Exercise goal. Repeat the entries below exactly as they appear, with no pictures.

BEGIN Data

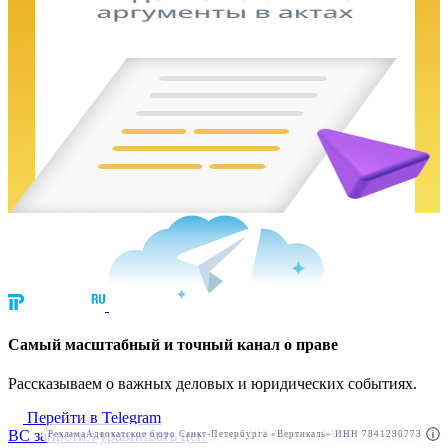
Cамый масштабный и точный канал о праве
Рассказываем о важных деловых и юридических событиях.
Перейти в Telegram
ВС запретил уравнивать цены участников закупок без учета
Реклама
Адвокатское бюро Санкт-Петербурга «Вертикаль» ИНН 7841290773
Реклама
ООО "Право.ру" ИНН: 7704835288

END Data

Solution to the problem.
Cамый масштабный и точный канал о праве
Рассказываем о важных деловых и юридических событиях.
Перейти в Telegram
ВС запретил уравнивать цены участников закупок без учета
Реклама
Адвокатское бюро Санкт-Петербурга «Вертикаль» ИНН 7841290773
Реклама
ООО "Право.ру" ИНН: 7704835288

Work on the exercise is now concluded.